Le coup de main, que la Turquie a exécuté si brillamment, lui fera-t-il au moins atteindre le but qu’elle s’est proposé ? L’insuccès des tentatives de ce genre, qu’elle a faites en Macédoine, est de mauvais augure. Jamais le Turc n’a, à lui seul, jeté de profondes racines dans le sol occupé. La substitution de populations vagabondes, sans éducation économique, ni réelles aptitudes colonisatrices, à une race que la longue expérience du pays a formée depuis des milliers d’années, me paraît vouer ce projet à un irrémédiable échec. Le crime porte en lui son châtiment. Privées des agens de leur prospérité et de leur vitalité, les côtes d’Asie-Mineure se relèveront difficilement de la ruine et deviendront une proie plus facile aux convoitises qui les guettent ; elles offriront une résistance bien faible à l’infiltration des élémens, que la Turquie cherche à repousser.

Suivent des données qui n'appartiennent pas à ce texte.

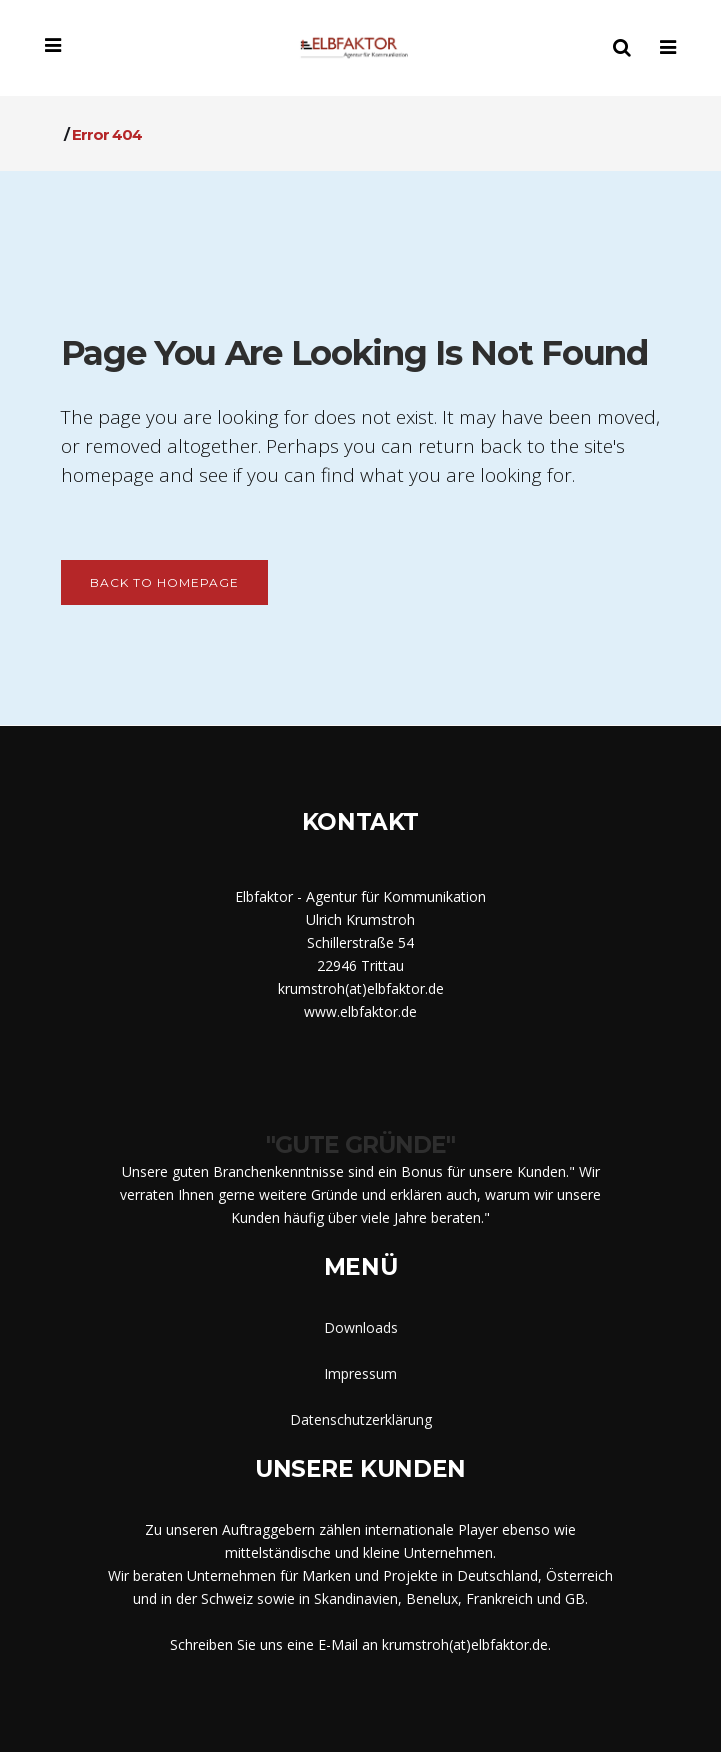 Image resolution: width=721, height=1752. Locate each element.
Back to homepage (164, 582)
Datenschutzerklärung (361, 1419)
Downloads (361, 1327)
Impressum (360, 1373)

Quoi qu’il en soit, un grand fait vient de s’accomplir. Le silence l’a couvert jusqu’ici. Il est temps qu’il soit enregistré pour l’histoire.

Les populations qui viennent d’être chassées d’Anatolie ne sont pas des populations quelconques, que les troubles de la politique orientale transportent d’une région à une autre. Ce sont les héritiers directs de ces illustres et hardis Hellènes, dont nous tenons notre civilisation, qui ont posé les premières bases du droit, qui ont découvert les premiers principes de la science et ont épanoui dans le monde le charme et la perfection de la beauté. Depuis trois mille ans, les côtes de l’Asie-Mineure sont grecques ; ce sont les Grecs qui ont créé la vie, qui l’ont entretenue et développée sur cette terre souriante. Ils y ont maintenu, sans interruption, la langue, les traditions, le culte de leurs ancêtres. Une rupture, une cassure brusque viennent de se produire dans un long enchaînement, dont les Perses, les Romains, les Byzantins et Latins, les Ottomans du XVe siècle avaient respecté la continuité.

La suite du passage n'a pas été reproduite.